Hierfür gibt es 2 Möglichkeiten: Zum einen die vermeintlich kostenlose Search Engine Optimization (SEO) und google Adwords.

SEO

Wieso vermeintlich kostenlos? SEO kostet natürlich nichts. Wenn deine Webseite für Suchmaschinen optimiert ist, wird sie auch in den gängigen Suchmaschinen gefunden. Die Optimierung deiner Webseite ist aber nicht ganz einfach und erfordert einige Kenntnisse. Und da du wahrscheinlich nicht aus deinem Bereich kommst, dauert es natürlich eine Zeit lang, bis du dir diese Kenntnisse angeeignet hast. Und du weißt: Zeit ist Geld 😉

Eine weitere Möglichkeit ist natürlich auch, dass du jemanden engagierst, der dir deine Seite für Suchmaschinen optimiert – aber auch das wird nicht umsonst sein.

 

Adwords

Du nutzt google sicherlich täglich. Dann weißt du bestimmt auch, dass die ersten vier Ergebnisse mit „Anzeige“ gekennzeichnet sind. Die Unternehmen, die dort erscheinen, haben Anzeigen über Adwords geschalten. Das Tolle an Adwords ist, dass du dein Budget hier genau festlegen kannst und niemals über dein Limit kommst.
Die große Herausforderung bei Adwords Anzeigen ist, die Streuverluste möglichst gering zu halten. Denn sonst verschwendest du Geld für Klicks von Personen, die gar nicht Teil deiner Zielgruppe sind.

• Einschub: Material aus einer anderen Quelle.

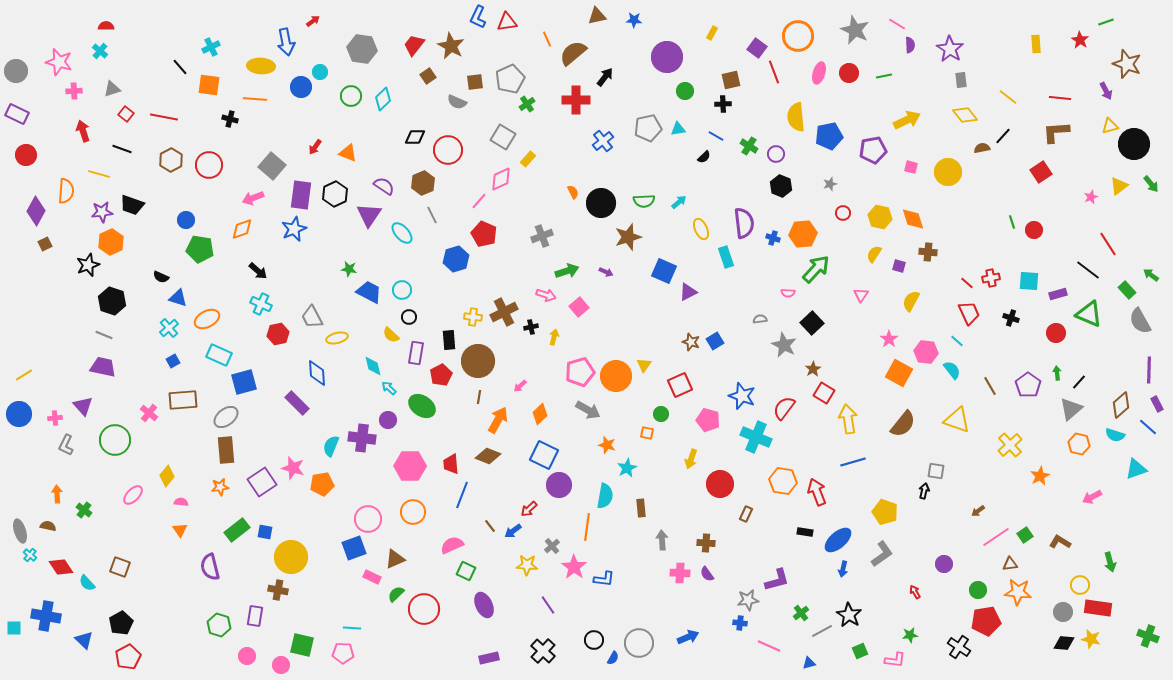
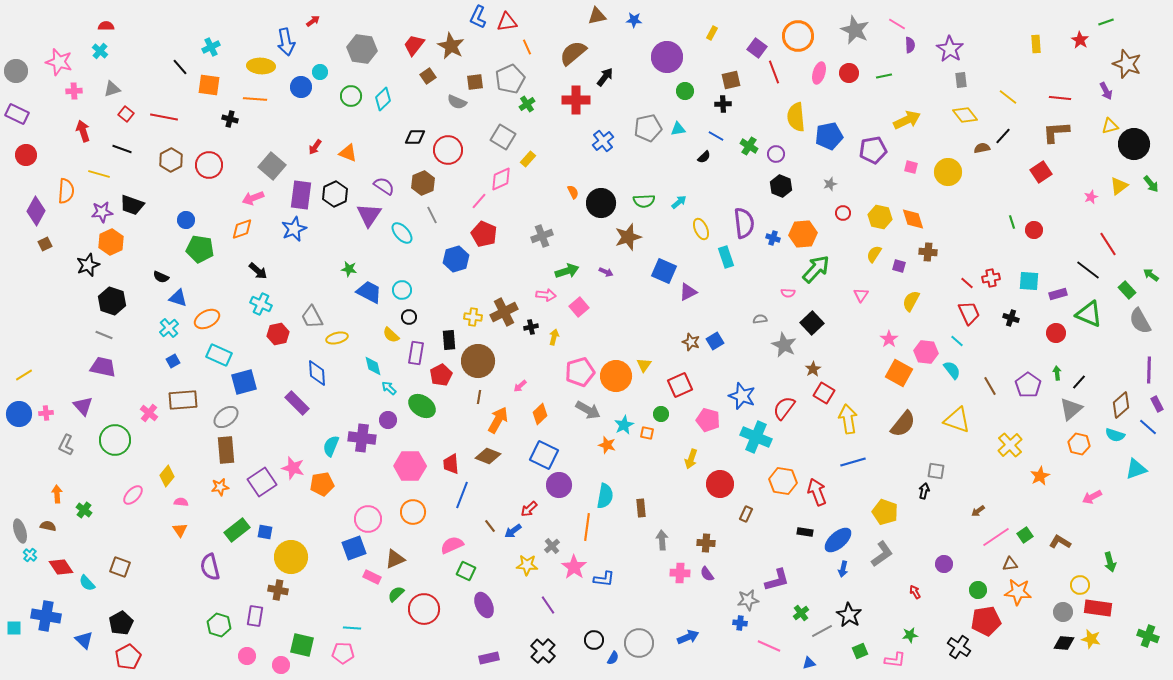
orange line at (547, 39): moved 20 px left, 8 px down
pink arrow at (546, 295): rotated 12 degrees counterclockwise
pink cross at (55, 418): moved 9 px left, 5 px up
cyan star at (627, 468): moved 3 px left, 43 px up
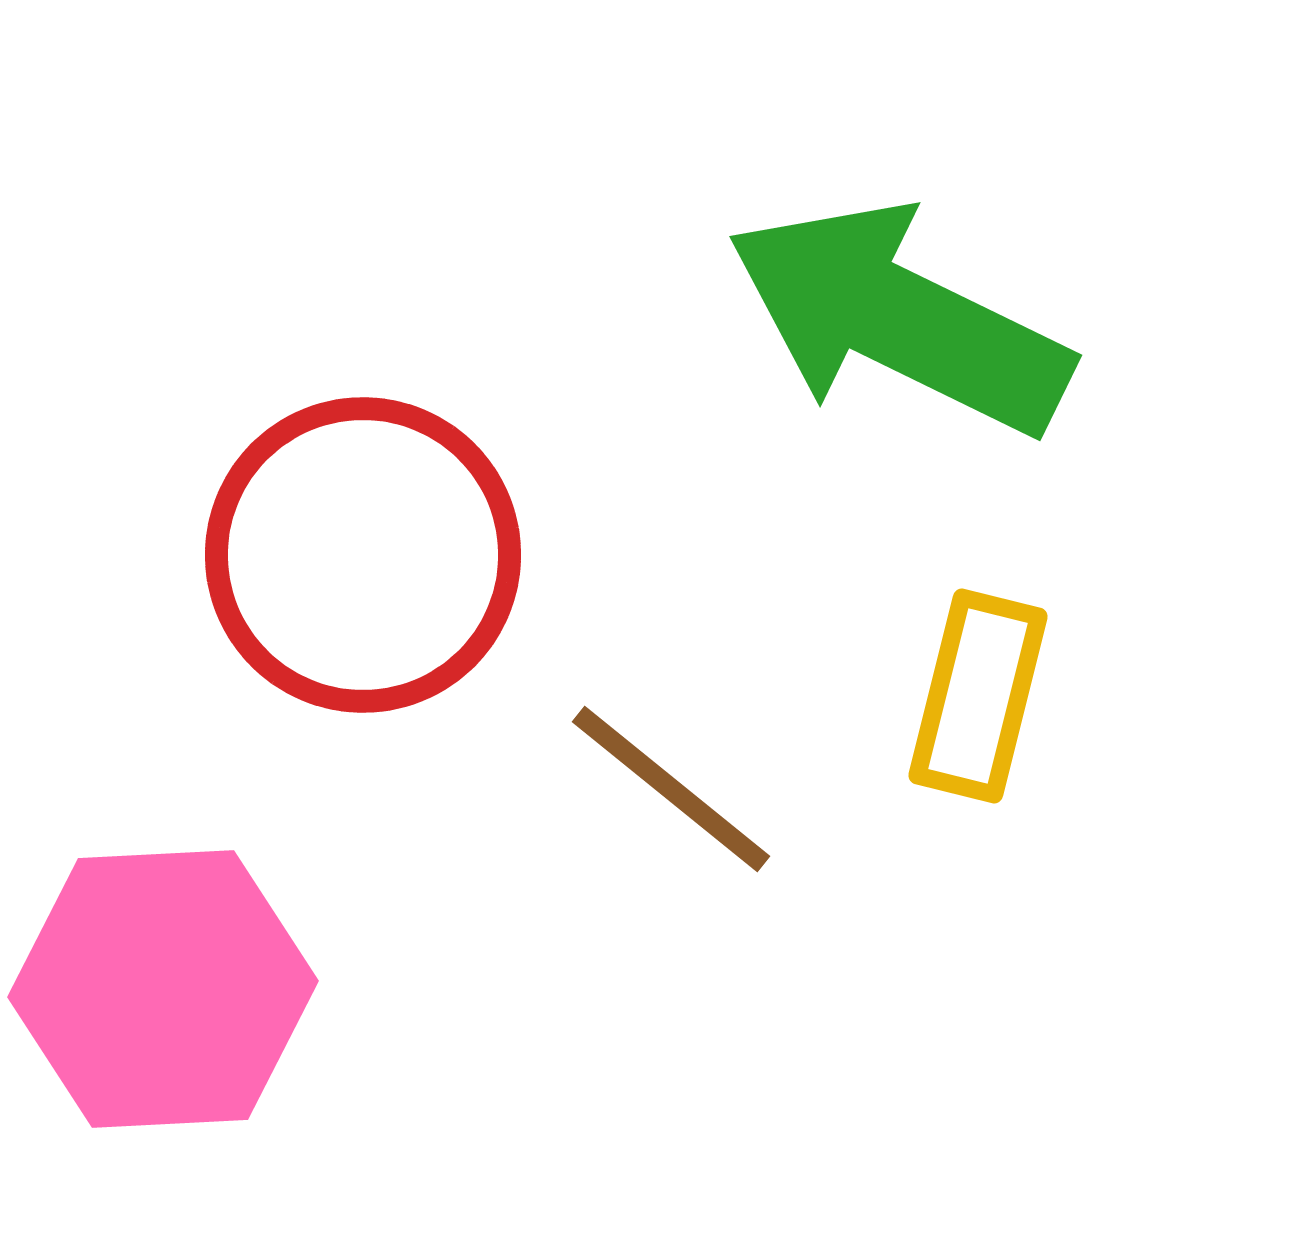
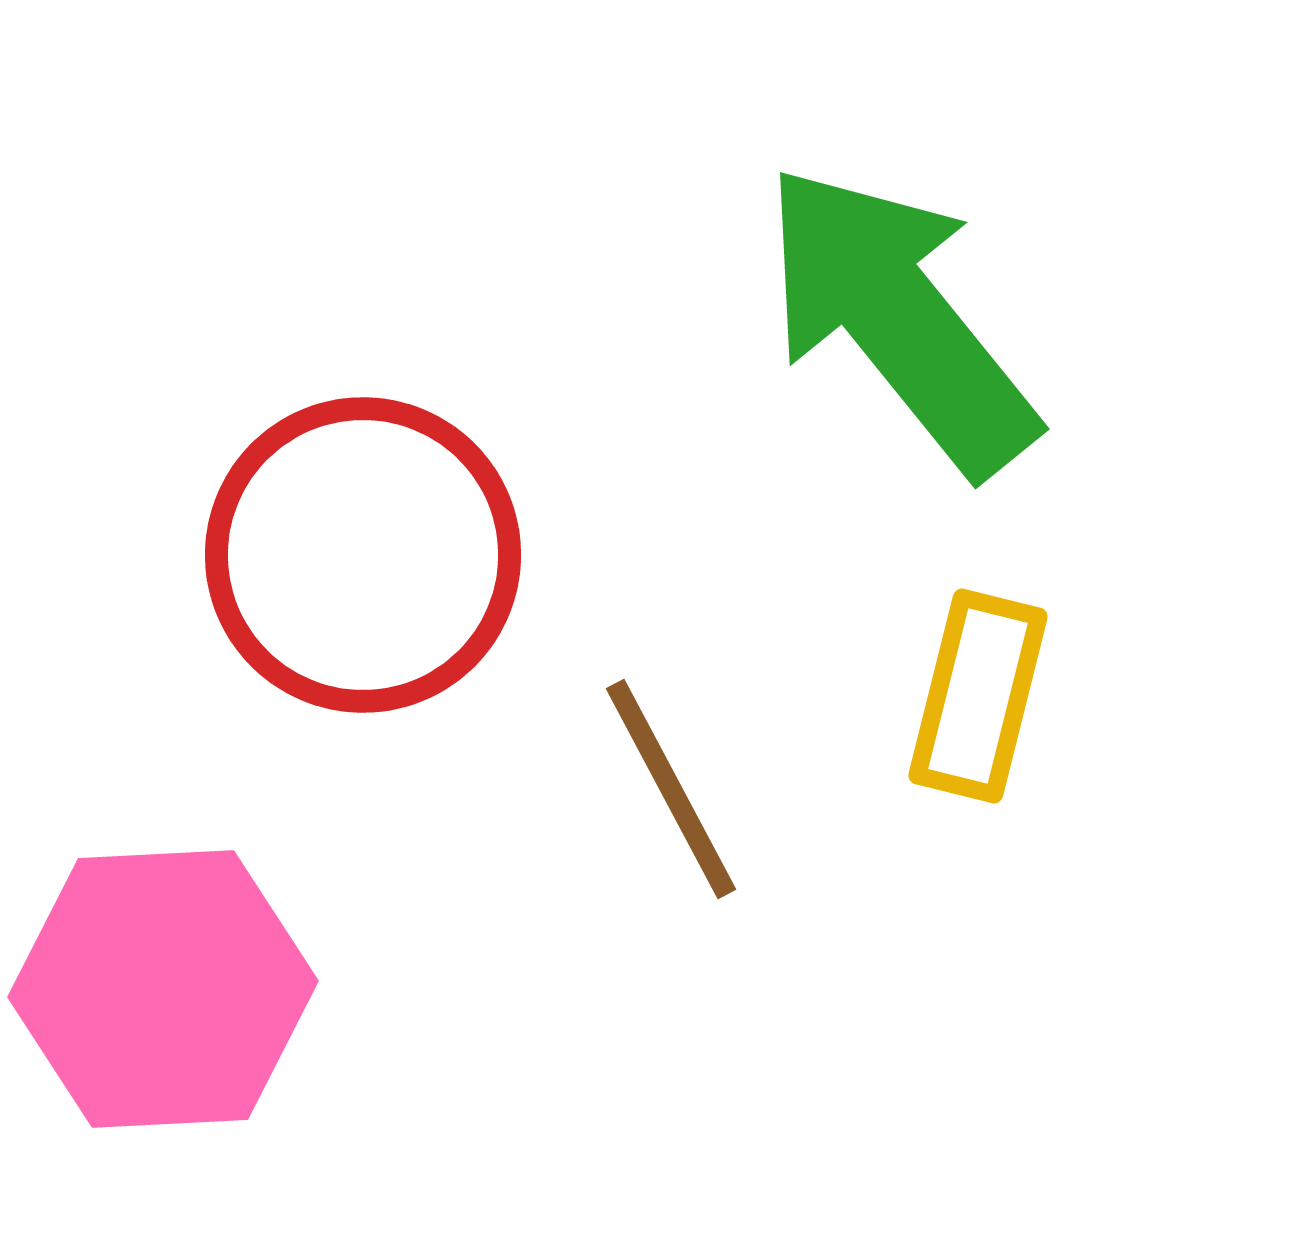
green arrow: rotated 25 degrees clockwise
brown line: rotated 23 degrees clockwise
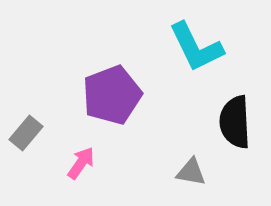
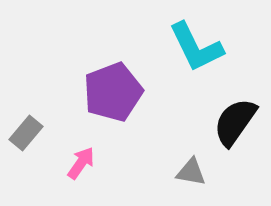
purple pentagon: moved 1 px right, 3 px up
black semicircle: rotated 38 degrees clockwise
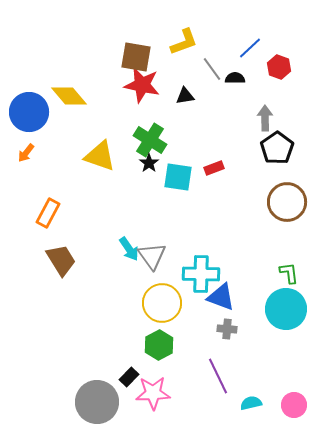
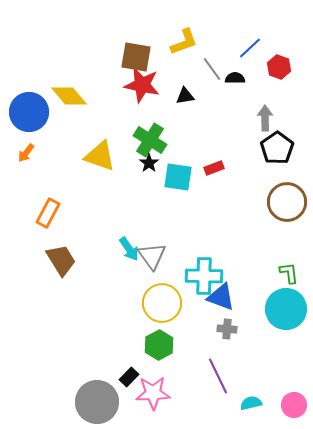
cyan cross: moved 3 px right, 2 px down
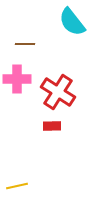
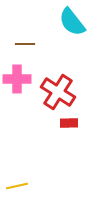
red rectangle: moved 17 px right, 3 px up
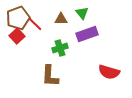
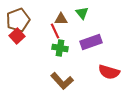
brown pentagon: moved 2 px down
red line: moved 20 px right, 7 px down; rotated 21 degrees clockwise
purple rectangle: moved 4 px right, 8 px down
green cross: rotated 28 degrees clockwise
brown L-shape: moved 12 px right, 5 px down; rotated 45 degrees counterclockwise
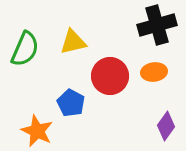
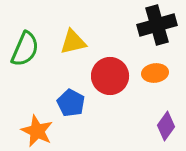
orange ellipse: moved 1 px right, 1 px down
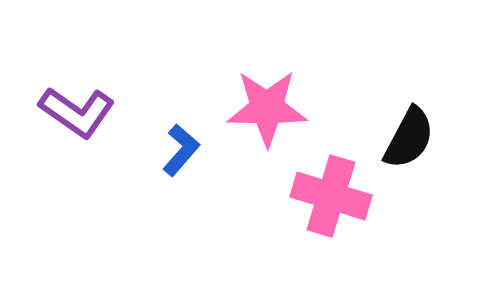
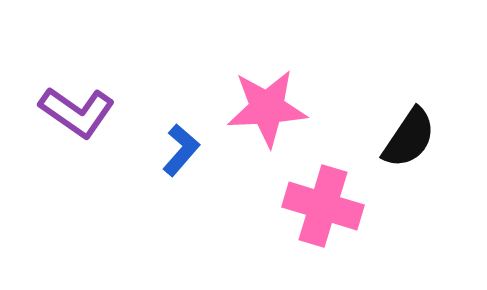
pink star: rotated 4 degrees counterclockwise
black semicircle: rotated 6 degrees clockwise
pink cross: moved 8 px left, 10 px down
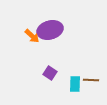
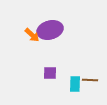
orange arrow: moved 1 px up
purple square: rotated 32 degrees counterclockwise
brown line: moved 1 px left
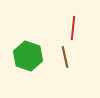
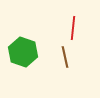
green hexagon: moved 5 px left, 4 px up
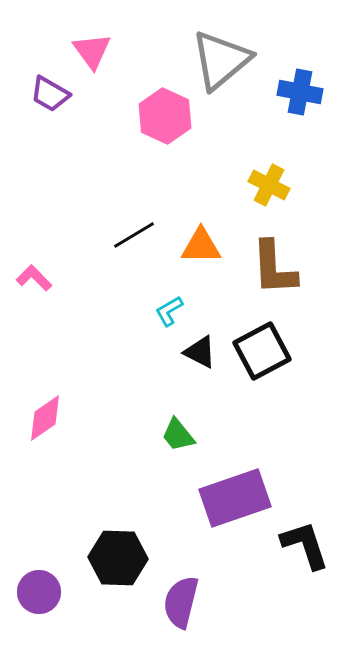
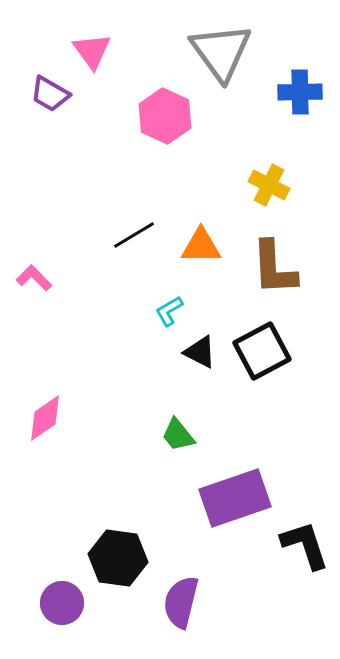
gray triangle: moved 8 px up; rotated 26 degrees counterclockwise
blue cross: rotated 12 degrees counterclockwise
black hexagon: rotated 6 degrees clockwise
purple circle: moved 23 px right, 11 px down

Wichtig bei google Adwords ist, dass du deine Keywords gut definierst und auch regelmäßig kontrollierst, wie effektiv deine Anzeige ist und gegebenenfalls dein Budget oder deine Keywords anpasst.

Google ist, wenn man es richtig einsetzt, einer der stärksten Online Marketing Kanäle.

 

 

 

Email

Kennst du den Spruch: „The money is in the list“? Da ist wirklich etwas Wahres dran!

Und deswegen ist eine der meist unterschätzten, aber durchaus eine der besten Möglichkeiten im Online Marketing für Freiberufler, Selbstständige, Kleinunternehmer und Blogger.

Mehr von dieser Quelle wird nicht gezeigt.